- **TASK OBJECTIVE**
Extract each line from the entries below that has the string "expedida" in it.

Stored entries
#####
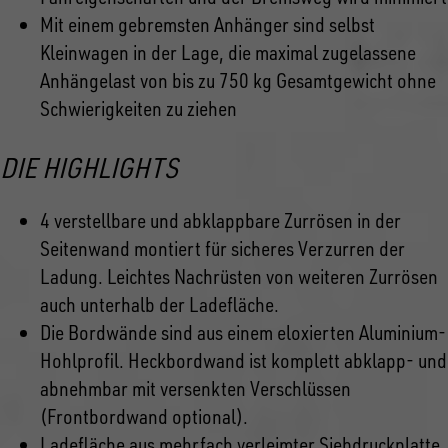
Mit einem gebremsten Anhänger sind selbst
Kleinwagen in der Lage, die maximal zugelassene
Anhängelast von bis zu 750 kg Gesamtgewicht ohne
Schwierigkeiten zu ziehen
DIE HIGHLIGHTS
4 verstellbare und abklappbare Zurrösen in der
Seitenwand montiert für sicheres Verzurren der
Ladung. Leichtes Nachrüsten von weiteren Zurrösen
auch unterhalb der Ladefläche.
Die Bordwände sind aus einem eloxierten Aluminium-
Hohlprofil. Heckbordwand ist komplett abklapp- und
abnehmbar mit versenkten Verschlüssen
(Frontbordwand optional).
Ladefläche aus mehrfach verleimter Siebdruckplatte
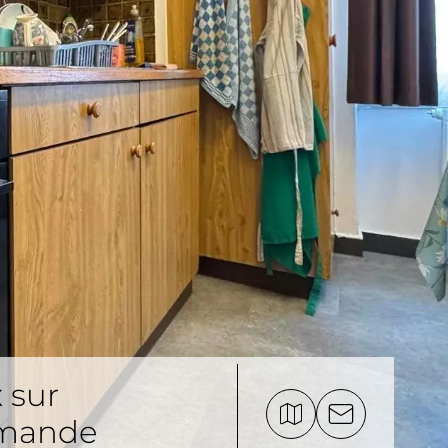
x sur
mande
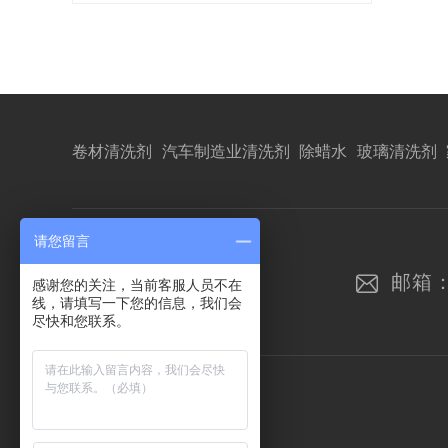
卷材清洗剂
汽车制造业清洗剂
除蜡水
玻璃清洗剂
请您留言
邮箱
感谢您的关注，当前客服人员不在
线，请填写一下您的信息，我们会
尽快和您联系。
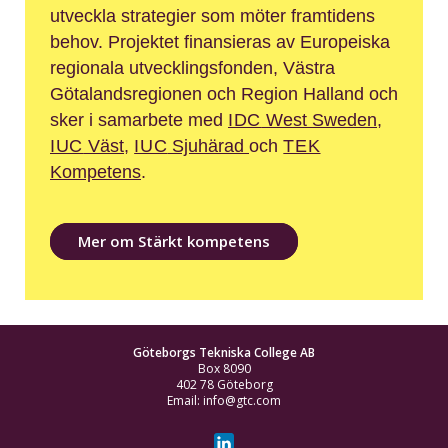
utveckla strategier som möter framtidens
behov. Projektet finansieras av Europeiska
regionala utveck­lings­fonden, Västra
Götalands­re­gionen och Region Halland och
sker i samarbete med
IDC
West Sweden
,
IUC
Väst
,
IUC
Sjuhärad
och
TEK
Kompetens
.
Mer om Stärkt kompetens
Göteborgs Tekniska College AB
Box 8090
402 78 Göteborg
Email: info@gtc.com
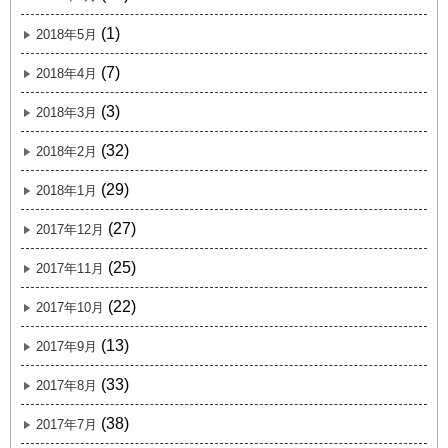
(1)
2018年5月
(7)
2018年4月
(3)
2018年3月
(32)
2018年2月
(29)
2018年1月
(27)
2017年12月
(25)
2017年11月
(22)
2017年10月
(13)
2017年9月
(33)
2017年8月
(38)
2017年7月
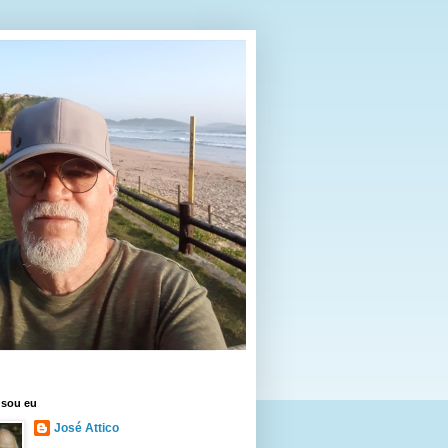
sou eu
José Attico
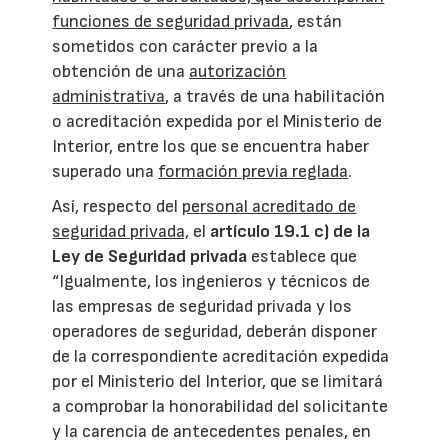
funciones de seguridad privada
, están
sometidos con carácter previo a la
obtención de una
autorización
administrativa
, a través de una habilitación
o acreditación expedida por el Ministerio de
Interior, entre los que se encuentra haber
superado una
formación previa reglada
.
Así, respecto del
personal acreditado de
seguridad privada,
el
artículo 19.1 c) de la
Ley de Seguridad privada
establece que
“Igualmente, los ingenieros y técnicos de
las empresas de seguridad privada y los
operadores de seguridad, deberán disponer
de la correspondiente acreditación expedida
por el Ministerio del Interior, que se limitará
a comprobar la honorabilidad del solicitante
y la carencia de antecedentes penales, en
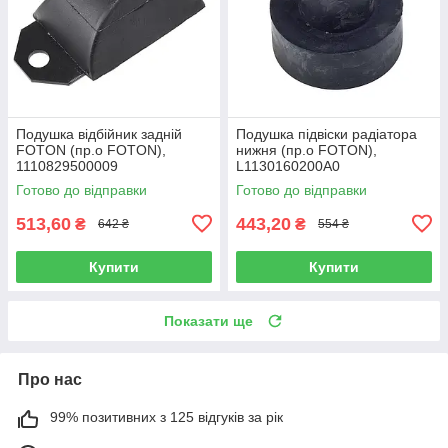
Подушка відбійник задній
Подушка підвіски радіатора
FOTON (пр.о FOTON),
нижня (пр.о FOTON),
1110829500009
L1130160200A0
Готово до відправки
Готово до відправки
513,60
443,20
₴
₴
642 ₴
554 ₴
Купити
Купити
Показати ще
Про нас
99% позитивних з 125 відгуків за рік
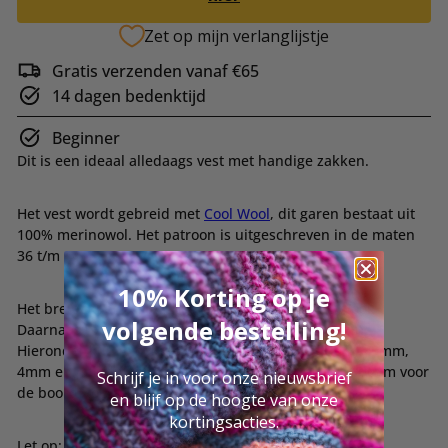
Zet op mijn verlanglijstje
Gratis verzenden vanaf €65
14 dagen bedenktijd
Beginner
Dit is een ideaal alledaags vest met handige zakken.
Het vest wordt gebreid met
Cool Wool
, dit garen bestaat uit
100% merinowol. Het patroon is uitgeschreven in de maten
36 t/m 44.
10% Korting op je
Het breipakket bestaat uit 11/12/13 bollen Cool Wool.
volgende bestelling!
Daarnaast bevat het pakket het Classici 27 magazine.
Hieronder kun je ook de aangeraden breinaalden (3.5mm,
4mm en naaldpunten 3.5mm met een draad van 120 cm voor
Schrijf je in voor onze nieuwsbrief
de boord) toevoegen.
en blijf op de hoogte van onze
kortingsacties.
Let op: de knopen zijn niet bij dit pakket inbegrepen.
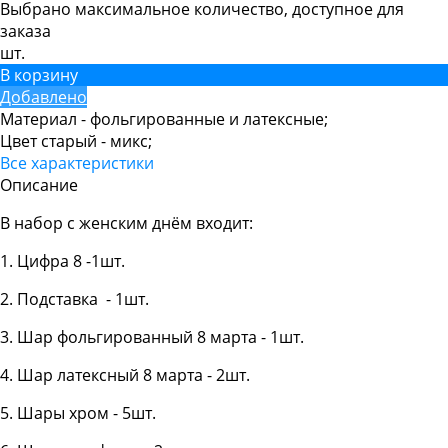
Выбрано максимальное количество, доступное для
заказа
шт.
В корзину
Добавлено
Материал -
фольгированные и латексные;
Цвет старый -
микс;
Все характеристики
Описание
В набор с женским днём входит:
1. Цифра 8 -1шт.
2. Подставка - 1шт.
3. Шар фольгированный 8 марта - 1шт.
4. Шар латексный 8 марта - 2шт.
5. Шары хром - 5шт.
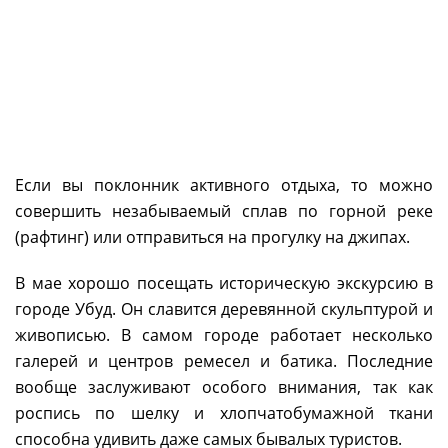
Если вы поклонник активного отдыха, то можно
совершить незабываемый сплав по горной реке
(рафтинг) или отправиться на прогулку на джипах.
В мае хорошо посещать историческую экскурсию в
городе Убуд. Он славится деревянной скульптурой и
живописью. В самом городе работает несколько
галерей и центров ремесел и батика. Последние
вообще заслуживают особого внимания, так как
роспись по шелку и хлопчатобумажной ткани
способна удивить даже самых бывалых туристов.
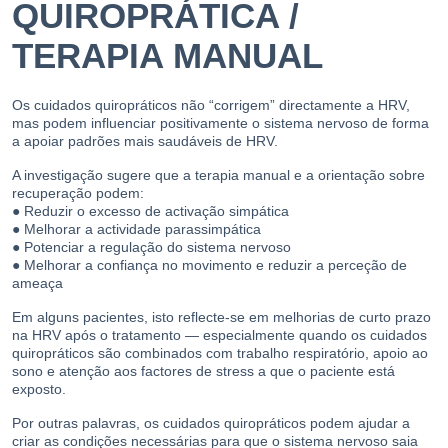
QUIROPRÁTICA /
TERAPIA MANUAL
Os cuidados quiropráticos não “corrigem” directamente a HRV,
mas podem influenciar positivamente o sistema nervoso de forma
a apoiar padrões mais saudáveis de HRV.
A investigação sugere que a terapia manual e a orientação sobre
recuperação podem:
● Reduzir o excesso de activação simpática
● Melhorar a actividade parassimpática
● Potenciar a regulação do sistema nervoso
● Melhorar a confiança no movimento e reduzir a perceção de
ameaça
Em alguns pacientes, isto reflecte-se em melhorias de curto prazo
na HRV após o tratamento — especialmente quando os cuidados
quiropráticos são combinados com trabalho respiratório, apoio ao
sono e atenção aos factores de stress a que o paciente está
exposto.
Por outras palavras, os cuidados quiropráticos podem ajudar a
criar as condições necessárias para que o sistema nervoso saia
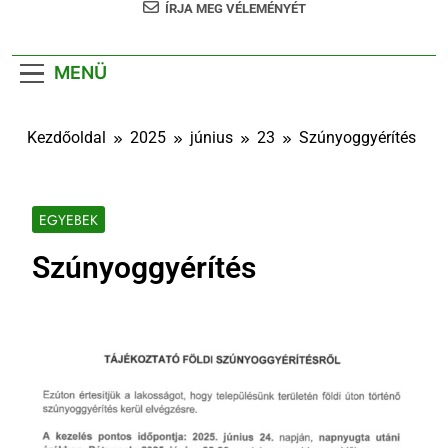
ÍRJA MEG VÉLEMÉNYÉT
MENÜ
Kezdőoldal
2025
június
23
Szúnyoggyérítés
EGYEBEK
Szúnyoggyérítés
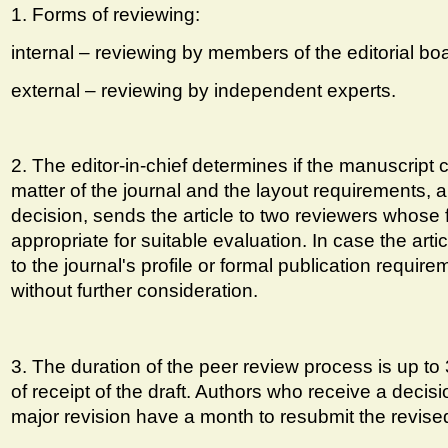
1. Forms of reviewing:
internal – reviewing by members of the editorial bo
external – reviewing by independent experts.
2. The editor-in-chief determines if the manuscript 
matter of the journal and the layout requirements, a
decision, sends the article to two reviewers whose fi
appropriate for suitable evaluation. In case the art
to the journal's profile or formal publication require
without further consideration.
3. The duration of the peer review process is up to
of receipt of the draft. Authors who receive a decisi
major revision have a month to resubmit the revise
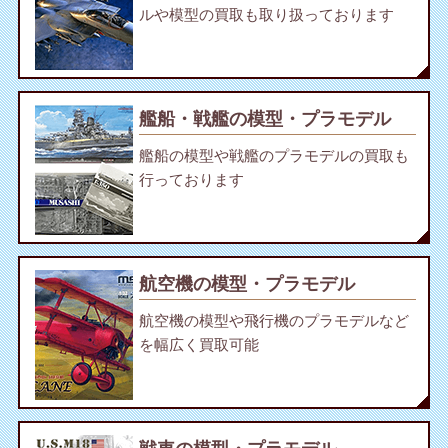
ルや模型の買取も取り扱っております
艦船・戦艦の模型・プラモデル
艦船の模型や戦艦のプラモデルの買取も
行っております
航空機の模型・プラモデル
航空機の模型や飛行機のプラモデルなど
を幅広く買取可能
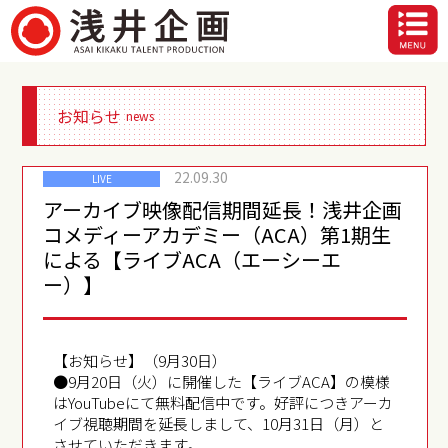
お知らせ
news
22.09.30
LIVE
アーカイブ映像配信期間延長！浅井企画
コメディーアカデミー（ACA）第1期生
による【ライブACA（エーシーエ
ー）】
【お知らせ】（9月30日）
●9月20日（火）に開催した【ライブACA】の模様
はYouTubeにて無料配信中です。好評につきアーカ
イブ視聴期間を延長しまして、10月31日（月）と
させていただきます。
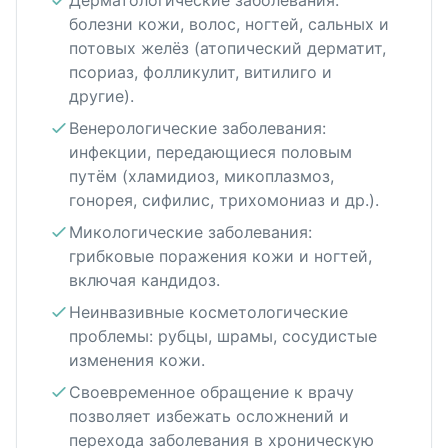
Дерматологические заболевания:
болезни кожи, волос, ногтей, сальных и
потовых желёз (атопический дерматит,
псориаз, фолликулит, витилиго и
другие).
Венерологические заболевания:
инфекции, передающиеся половым
путём (хламидиоз, микоплазмоз,
гонорея, сифилис, трихомониаз и др.).
Микологические заболевания:
грибковые поражения кожи и ногтей,
включая кандидоз.
Неинвазивные косметологические
проблемы: рубцы, шрамы, сосудистые
изменения кожи.
Своевременное обращение к врачу
позволяет избежать осложнений и
перехода заболевания в хроническую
#####
- **SOLUTION FOR THIS PROBLEM**
o acreditación expedida por el Ministerio de
de la correspondiente acreditación expedida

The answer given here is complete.